Secret Meeting score: 80
by Stewart Cheetham and Philip Moss
Not only was this the first night of a twelve date UK tour, it was actually the first ever full show for Preston’s hottest ‘new’ act, The Common Cold. But that doesn’t tell the whole story. The band, made up of ex-Dandelion Adventure pair, Ajay Sagger and Mark Parnell, and an assortment of cult characters from Preston’s vastly underrated music scene of days gone by, have only previously performed two ‘improv’ gigs,
Opening with the synth driven Half Nelson Headlock, the five piece put you firmly under their arm and lock you into a hard-edged groove, with a hypnotic, double drum attack comprised of former Cornershop sticks man, Dave Chambers and ex-Big Red Bus’ Scrub. Together they create a riotous wall of sound. But with Lemmy at the helm, rather than Phil Spector.
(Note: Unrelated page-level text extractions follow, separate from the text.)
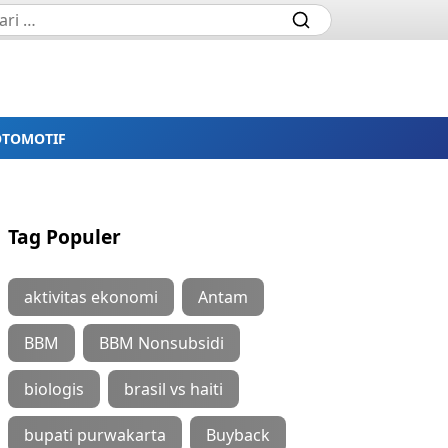
OTOMOTIF
Tag Populer
aktivitas ekonomi
Antam
BBM
BBM Nonsubsidi
biologis
brasil vs haiti
bupati purwakarta
Buyback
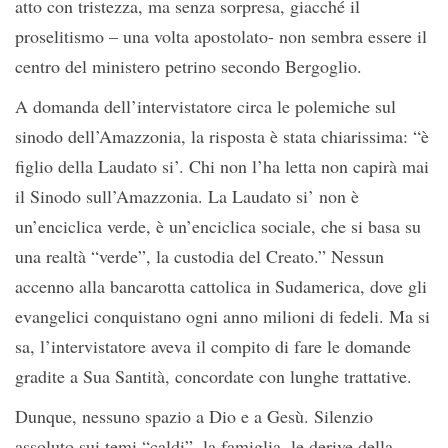
atto con tristezza, ma senza sorpresa, giacché il
proselitismo – una volta apostolato- non sembra essere il
centro del ministero petrino secondo Bergoglio.
A domanda dell’intervistatore circa le polemiche sul
sinodo dell’Amazzonia, la risposta è stata chiarissima: “è
figlio della Laudato si’. Chi non l’ha letta non capirà mai
il Sinodo sull’Amazzonia. La Laudato si’ non è
un’enciclica verde, è un’enciclica sociale, che si basa su
una realtà “verde”, la custodia del Creato.” Nessun
accenno alla bancarotta cattolica in Sudamerica, dove gli
evangelici conquistano ogni anno milioni di fedeli. Ma si
sa, l’intervistatore aveva il compito di fare le domande
gradite a Sua Santità, concordate con lunghe trattative.
Dunque, nessuno spazio a Dio e a Gesù. Silenzio
assoluto sui temi “caldi”, la famiglia, le derive della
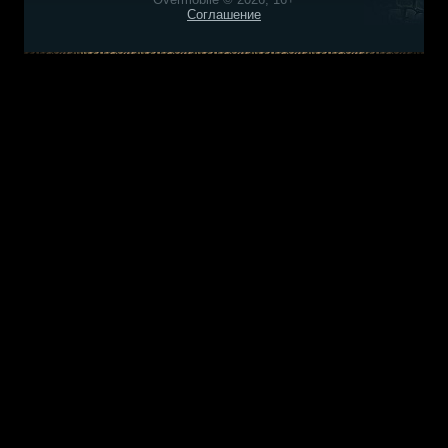
Соглашение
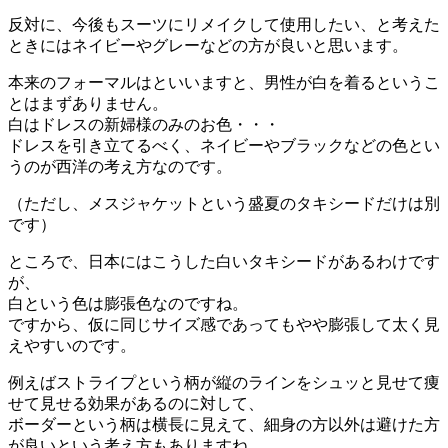
反対に、今後もスーツにリメイクして使用したい、と考えた
ときにはネイビーやグレーなどの方が良いと思います。
本来のフォーマルはといいますと、男性が白を着るというこ
とはまずありません。
白はドレスの新婦様のみのお色・・・
ドレスを引き立てるべく、ネイビーやブラックなどの色とい
うのが西洋の考え方なのです。
（ただし、メスジャケットという盛夏のタキシードだけは別
です）
ところで、日本にはこうした白いタキシードがあるわけです
が、
白という色は膨張色なのですね。
ですから、仮に同じサイズ感であってもやや膨張して太く見
えやすいのです。
例えばストライプという柄が縦のラインをシュッと見せて痩
せて見せる効果があるのに対して、
ボーダーという柄は横長に見えて、細身の方以外は避けた方
が良いという考え方もありますね。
Buried under a sea of hair, the effortlessly cool Ajay Saggar’s glistening Fender Jazzmaster created a deafeningly loud sonic onslaught, making The London Look even more vicious than its recorded counterpart. And with the vocals up front – the record at times hides wordsmithery under a shoegaze shimmer – enigmatic Parnell’s witty lyrical prowess was freed to create a further dimension in the live setting. ‘Strike a pose!’ Parnell growled, every bit the bastard brother of Mark E. Smith, before launching into an explosive, ranted refrain.
An extended version of album highlight, Pretty Julie, saw the group swap the Autobahn for the M6 in a Krautrock flavoured, rambling swamp, while Stop The Traffic is mesmeric as Parnell’s strong, snarled shouts captivate.
Despite various guises of the line up having more than two decades experiences on the circuit, new blood is represented by 17-year-old bassist, Jack Harkins. Holding the band down with an upturned lip and piercing glare throughout, he recalls The Stranglers’ Jean Jacques Burnell by bringing the record’s fuzz filled bass parts to life. When a photographer tried to get a closer look, the imprint from the sole of Harkins’ Doc Martens very nearly ended up splattered across his lens.
In Ajay’s words, The Common Cold came together from ‘germs of ideas’ that he just knew he had to share with Parnell. With such a great record (Shut Up! Yo’ Liberals!) now out on legendary indie label, Action Records, now could be the time – excuse the pun – for The Common Cold to spread.